Your task is to find every line of the data that holds the string "from" and copy it.
(Beginning of Exercise material)
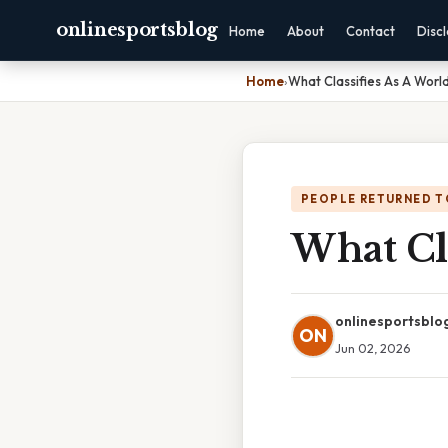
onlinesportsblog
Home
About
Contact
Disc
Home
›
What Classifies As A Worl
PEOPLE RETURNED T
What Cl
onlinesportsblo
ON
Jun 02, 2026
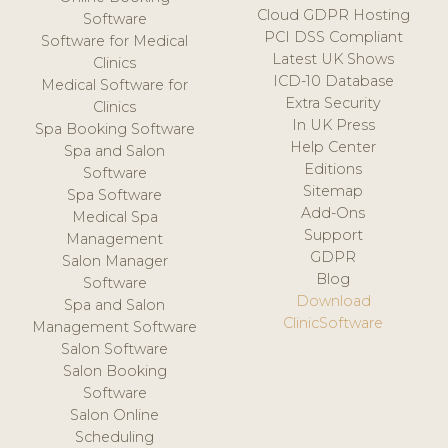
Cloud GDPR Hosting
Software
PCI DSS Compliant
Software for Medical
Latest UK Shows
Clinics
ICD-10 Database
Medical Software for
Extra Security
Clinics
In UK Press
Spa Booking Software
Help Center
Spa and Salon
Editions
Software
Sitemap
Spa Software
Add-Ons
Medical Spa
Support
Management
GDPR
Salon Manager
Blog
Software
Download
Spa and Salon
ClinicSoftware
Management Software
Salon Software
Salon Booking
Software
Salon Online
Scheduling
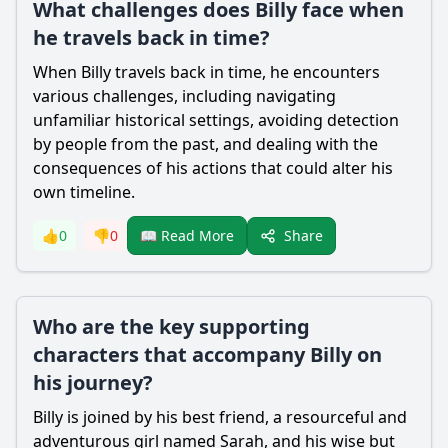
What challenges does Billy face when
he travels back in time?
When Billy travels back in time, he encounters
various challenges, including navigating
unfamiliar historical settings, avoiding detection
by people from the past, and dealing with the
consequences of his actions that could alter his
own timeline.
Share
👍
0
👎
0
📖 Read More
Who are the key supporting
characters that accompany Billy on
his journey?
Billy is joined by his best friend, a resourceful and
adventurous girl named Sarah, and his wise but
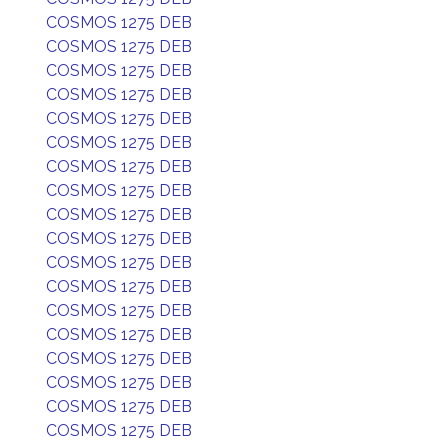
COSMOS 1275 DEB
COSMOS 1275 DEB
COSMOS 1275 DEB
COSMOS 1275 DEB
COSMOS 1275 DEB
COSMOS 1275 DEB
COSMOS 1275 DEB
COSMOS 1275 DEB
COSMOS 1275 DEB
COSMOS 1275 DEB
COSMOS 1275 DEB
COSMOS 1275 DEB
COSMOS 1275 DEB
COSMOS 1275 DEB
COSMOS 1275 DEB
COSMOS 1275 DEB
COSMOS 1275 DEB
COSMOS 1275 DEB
(End of Exercise material)
(Beginning of Exercise material)
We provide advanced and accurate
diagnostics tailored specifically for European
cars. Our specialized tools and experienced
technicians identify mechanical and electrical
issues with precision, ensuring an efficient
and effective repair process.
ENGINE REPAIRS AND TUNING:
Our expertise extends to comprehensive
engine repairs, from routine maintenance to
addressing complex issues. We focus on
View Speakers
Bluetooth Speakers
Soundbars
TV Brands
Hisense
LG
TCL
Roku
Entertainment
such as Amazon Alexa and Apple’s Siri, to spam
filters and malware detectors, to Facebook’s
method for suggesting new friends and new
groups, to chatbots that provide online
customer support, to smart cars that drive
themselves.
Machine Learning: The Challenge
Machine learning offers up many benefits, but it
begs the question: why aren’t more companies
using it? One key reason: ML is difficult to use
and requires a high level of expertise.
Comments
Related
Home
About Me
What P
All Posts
(End of Exercise material)
__Finished exercise__:
by people from the past, and dealing with the
engine repairs, from routine maintenance to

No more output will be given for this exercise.